WHAT YOU NEED TO DO: Leave the pictures out and reproduce, exactly, the lines from the one with "Highlight inferior vena" through the end of the entries below.

═══ RECORD EXCERPTS ═══

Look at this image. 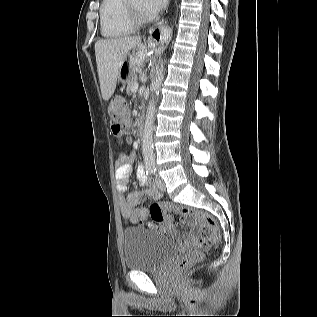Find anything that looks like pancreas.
Segmentation results:
<instances>
[{"label":"pancreas","instance_id":"cf45deb5","mask_svg":"<svg viewBox=\"0 0 317 317\" xmlns=\"http://www.w3.org/2000/svg\"><path fill=\"white\" fill-rule=\"evenodd\" d=\"M137 63V62H136ZM137 77L135 72H132V75L129 76L126 91L128 94L133 93L136 88Z\"/></svg>","mask_w":317,"mask_h":317}]
</instances>
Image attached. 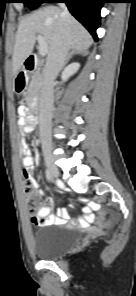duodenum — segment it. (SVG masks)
Here are the masks:
<instances>
[{"mask_svg":"<svg viewBox=\"0 0 136 296\" xmlns=\"http://www.w3.org/2000/svg\"><path fill=\"white\" fill-rule=\"evenodd\" d=\"M41 60L38 56H29L24 61L25 72H32L34 71L37 66L40 64ZM17 81L19 83H25V75L24 73H20L18 76Z\"/></svg>","mask_w":136,"mask_h":296,"instance_id":"duodenum-1","label":"duodenum"}]
</instances>
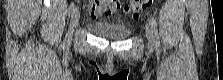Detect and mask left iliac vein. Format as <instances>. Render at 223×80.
I'll use <instances>...</instances> for the list:
<instances>
[{"label":"left iliac vein","mask_w":223,"mask_h":80,"mask_svg":"<svg viewBox=\"0 0 223 80\" xmlns=\"http://www.w3.org/2000/svg\"><path fill=\"white\" fill-rule=\"evenodd\" d=\"M145 32H146V38L148 41V45L150 48H153V46L155 45V36H154L153 30L150 27V25H146Z\"/></svg>","instance_id":"4c4485c4"}]
</instances>
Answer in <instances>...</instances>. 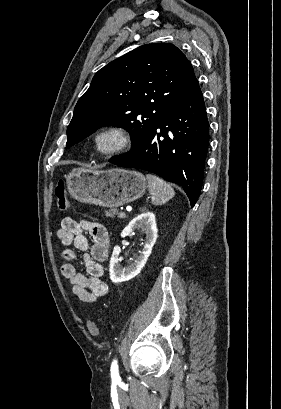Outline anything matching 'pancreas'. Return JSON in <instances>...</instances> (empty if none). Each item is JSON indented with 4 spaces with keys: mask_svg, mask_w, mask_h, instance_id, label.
Segmentation results:
<instances>
[{
    "mask_svg": "<svg viewBox=\"0 0 281 409\" xmlns=\"http://www.w3.org/2000/svg\"><path fill=\"white\" fill-rule=\"evenodd\" d=\"M105 213H106V217H114V215H118L120 219L117 209H111V211H105Z\"/></svg>",
    "mask_w": 281,
    "mask_h": 409,
    "instance_id": "cf45deb5",
    "label": "pancreas"
}]
</instances>
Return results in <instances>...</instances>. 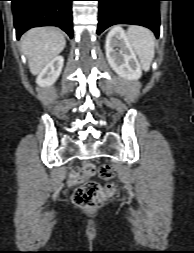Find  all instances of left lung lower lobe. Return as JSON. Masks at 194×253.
Masks as SVG:
<instances>
[{
	"instance_id": "left-lung-lower-lobe-1",
	"label": "left lung lower lobe",
	"mask_w": 194,
	"mask_h": 253,
	"mask_svg": "<svg viewBox=\"0 0 194 253\" xmlns=\"http://www.w3.org/2000/svg\"><path fill=\"white\" fill-rule=\"evenodd\" d=\"M97 34L115 24H135L151 29L159 36V1L163 0H98Z\"/></svg>"
}]
</instances>
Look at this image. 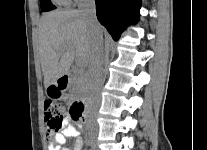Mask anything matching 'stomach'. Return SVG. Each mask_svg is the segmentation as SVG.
Masks as SVG:
<instances>
[{
	"instance_id": "obj_1",
	"label": "stomach",
	"mask_w": 207,
	"mask_h": 150,
	"mask_svg": "<svg viewBox=\"0 0 207 150\" xmlns=\"http://www.w3.org/2000/svg\"><path fill=\"white\" fill-rule=\"evenodd\" d=\"M45 92L47 96L54 99L61 98L64 95V90L59 87L57 81L47 86Z\"/></svg>"
}]
</instances>
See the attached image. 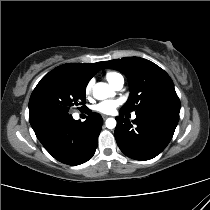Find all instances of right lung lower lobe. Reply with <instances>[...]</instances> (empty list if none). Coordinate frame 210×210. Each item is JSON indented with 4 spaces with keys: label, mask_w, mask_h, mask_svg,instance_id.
I'll return each mask as SVG.
<instances>
[{
    "label": "right lung lower lobe",
    "mask_w": 210,
    "mask_h": 210,
    "mask_svg": "<svg viewBox=\"0 0 210 210\" xmlns=\"http://www.w3.org/2000/svg\"><path fill=\"white\" fill-rule=\"evenodd\" d=\"M103 119L98 113H89L84 122L72 115H54L31 124L38 140L58 161L79 165L95 153Z\"/></svg>",
    "instance_id": "obj_1"
}]
</instances>
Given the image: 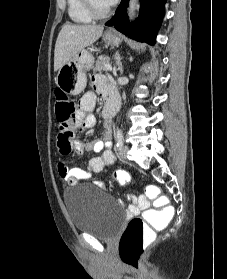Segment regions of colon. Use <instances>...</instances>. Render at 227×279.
Masks as SVG:
<instances>
[{"instance_id": "5ec220e1", "label": "colon", "mask_w": 227, "mask_h": 279, "mask_svg": "<svg viewBox=\"0 0 227 279\" xmlns=\"http://www.w3.org/2000/svg\"><path fill=\"white\" fill-rule=\"evenodd\" d=\"M75 102L67 94L60 93L56 102L55 115L61 128L71 133L74 125ZM114 180L119 185H125L131 181V174L126 170H118L113 173ZM148 195L157 207L147 209L141 216L134 217L128 223L119 247L121 260L130 266H136L143 252V243L151 238L154 230L161 228L165 221L174 217V211L167 203L168 197L161 190L147 184Z\"/></svg>"}]
</instances>
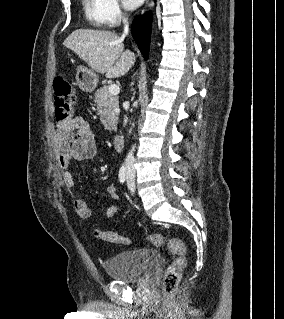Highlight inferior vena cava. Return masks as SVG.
Instances as JSON below:
<instances>
[{
	"instance_id": "602c4592",
	"label": "inferior vena cava",
	"mask_w": 284,
	"mask_h": 319,
	"mask_svg": "<svg viewBox=\"0 0 284 319\" xmlns=\"http://www.w3.org/2000/svg\"><path fill=\"white\" fill-rule=\"evenodd\" d=\"M123 22H124V33H123V38L128 34L129 32V25H128V21H127V18H124L123 19ZM125 165H126V168L128 170H133L134 169V156H133V151H130L126 157V160H125Z\"/></svg>"
}]
</instances>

═══

PROBLEM SOLUTION:
Highlight inferior vena cava. Return masks as SVG.
Instances as JSON below:
<instances>
[{
	"instance_id": "602c4592",
	"label": "inferior vena cava",
	"mask_w": 284,
	"mask_h": 319,
	"mask_svg": "<svg viewBox=\"0 0 284 319\" xmlns=\"http://www.w3.org/2000/svg\"><path fill=\"white\" fill-rule=\"evenodd\" d=\"M123 22H124V33H123V38L128 34L129 32V25H128V21H127V18H124L123 19ZM125 165H126V168L128 170H133L134 169V156H133V151H130L126 157V160H125Z\"/></svg>"
}]
</instances>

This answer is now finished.